THE INPUT below:

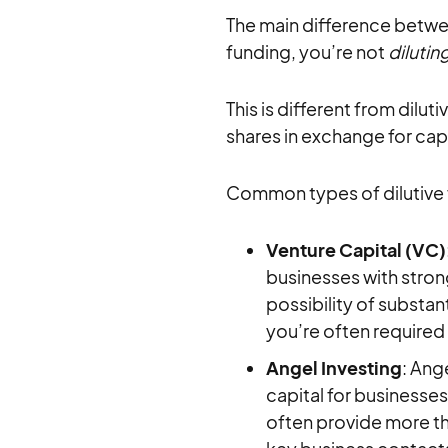
The main difference between
funding, you’re not
dilutin
This is different from dilut
shares in exchange for capi
Common types of dilutive 
Venture Capital (VC)
businesses with strong
possibility of substant
you’re often required
Angel Investing
: Ang
capital for businesses 
often provide more th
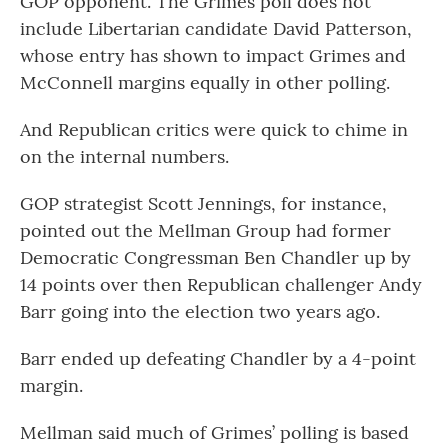
GOP opponent. The Grimes poll does not
include Libertarian candidate David Patterson,
whose entry has shown to impact Grimes and
McConnell margins equally in other polling.
And Republican critics were quick to chime in
on the internal numbers.
GOP strategist Scott Jennings, for instance,
pointed out the Mellman Group had former
Democratic Congressman Ben Chandler up by
14 points over then Republican challenger Andy
Barr going into the election two years ago.
Barr ended up defeating Chandler by a 4-point
margin.
Mellman said much of Grimes’ polling is based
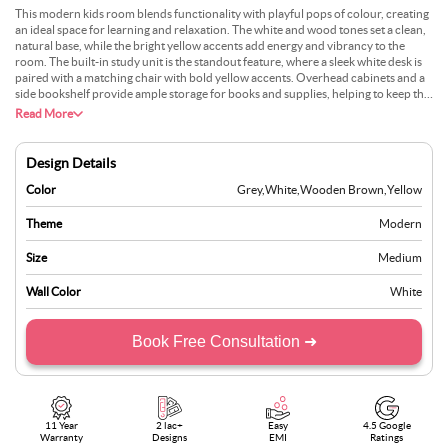
This modern kids room blends functionality with playful pops of colour, creating
an ideal space for learning and relaxation. The white and wood tones set a clean,
natural base, while the bright yellow accents add energy and vibrancy to the
room. The built-in study unit is the standout feature, where a sleek white desk is
paired with a matching chair with bold yellow accents. Overhead cabinets and a
side bookshelf provide ample storage for books and supplies, helping to keep the
room tidy and organised. Open shelving above the bed offers room for
Read More
additional storage or display items. The combination of white, wood, and yellow
creates a modern, youthful feel, making this room a bright and cheerful space for
any child.
Design Details
Color
Grey
,
White
,
Wooden Brown
,
Yellow
Theme
Modern
Size
Medium
Wall Color
White
Book Free Consultation ➜
11 Year
2 lac+
Easy
4.5 Google
Warranty
Designs
EMI
Ratings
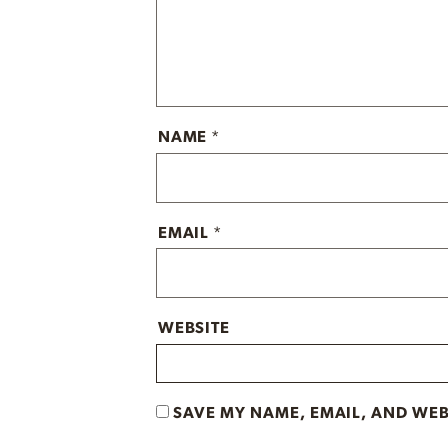
NAME
*
EMAIL
*
WEBSITE
SAVE MY NAME, EMAIL, AND WEB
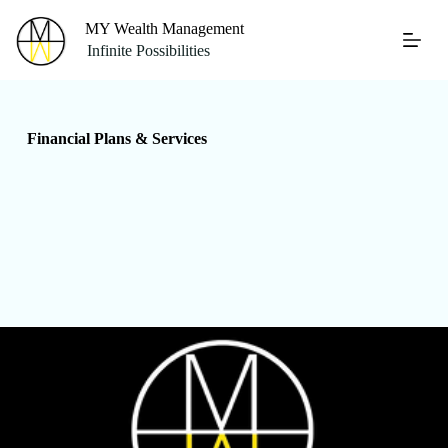
S
MY Wealth Management
k
Infinite Possibilities
i
p
t
o
c
Financial Plans & Services
o
n
t
e
n
t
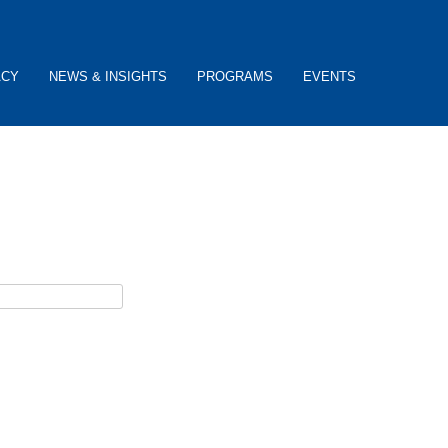
ACY
NEWS & INSIGHTS
PROGRAMS
EVENTS
ceive username reset instructions via e-mail.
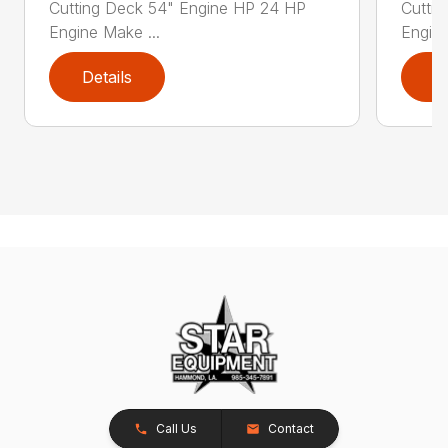
Cutting Deck 54" Engine HP 24 HP
Cutti
Engine Make ...
Engine
Details
D
Call Us
Contact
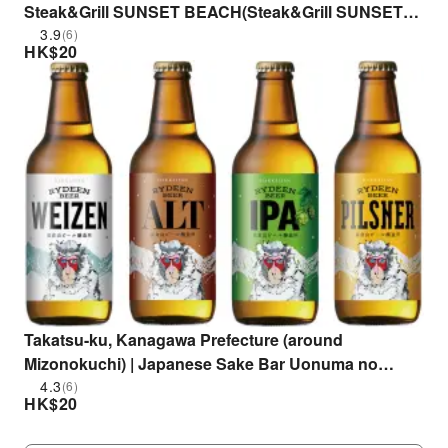
Steak&Grill SUNSET BEACH(Steak&Grill SUNSET
BEACH)| Seat Reservation Only
3.9
(6)
HK$
20
Takatsu-ku, Kanagawa Prefecture (around
Mizonokuchi) | Japanese Sake Bar Uonuma no
Megumi wo Anata e Hakkaisan Bar (Uonuma's
4.3
(6)
HK$
20
Blessings to You Hakkaisan Bar Mizonokuchi Main
Branch) | Seat Reservation Only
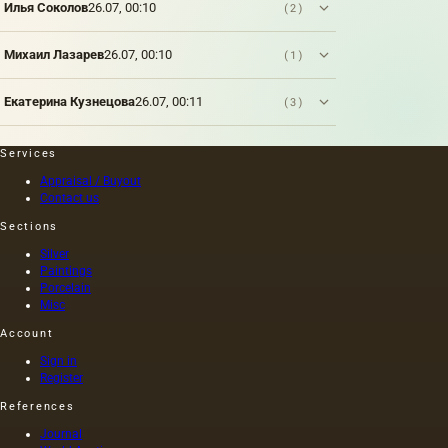
Илья Соколов
26.07, 00:10
(2)
is
applied
to a
Михаил Лазарев
26.07, 00:10
(1)
polished
metal
Екатерина Кузнецова
26.07, 00:11
(3)
plate
(zinc,
steel,
Services
copper) .
Appraisal / Buyout
Contact us
Sections
Silver
Paintings
Porcelain
Misc
Account
Sign in
Register
References
Journal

End of THE INPUT.

PROBLEM REQUIREMENTS: Filter the records above and return every line that holds the word "Hakkaisan".

RESPONSE AREA:
Megumi wo Anata e Hakkaisan Bar (Uonuma's
Blessings to You Hakkaisan Bar Mizonokuchi Main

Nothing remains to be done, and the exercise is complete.